Data versioning
Given how complicated our data picture is becoming, it's probably worth thinking about being more formal about how we track data alongside versions of the repo that created it. As far as I can tell, we essentially have 5 groups of data artifacts
- Training background segment
- Training glitches
- Training waveforms (separate because we don't do SNR rejection)
- Testing background segments
- Testing waveforms
There's an interesting tool out there call dvc which is built for something like this (and I'm sure there are several others). There's an interesting basic tutorial here, and there's a Python API that we could integrate into our code.
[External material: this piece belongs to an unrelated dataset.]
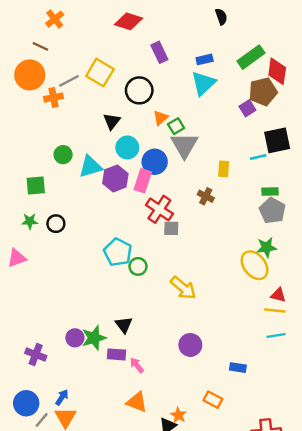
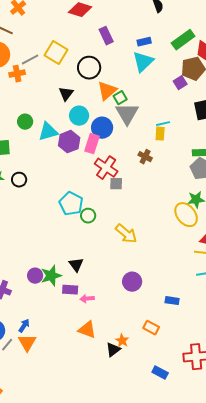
orange triangle: (161, 118) -> (107, 91), size x1.5
cyan line: (258, 157) -> (163, 124), moved
pink arrow: (137, 365) -> (87, 299), turned -56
I'm still figuring out how these tools work, but I think potential set up could look like:
- On each cluster, created a shared data cache that the code points to, maybe via environment variables (ideally we would have one cache shared between all clusters but not sure how feasible this is)
- The
datagenproject is moved out ofsandboxand into its own pipeline that gets run as part of CI/CD, and that data gets pushed to the relevant caches. This is considered the "production" data. We can start seeding the data generation so that e.g. sampled waveforms won't change if the code for generating them hasn't changed. - At experiment run time, we perform some check to ensure that the data being loaded is consistent with the current version of the repo
- Users can host their own local caches for experimenting with new data generation mechanisms
If something like this works, we can even think about tracking experiment artifacts using this as well, but that's obviously for farther down the line.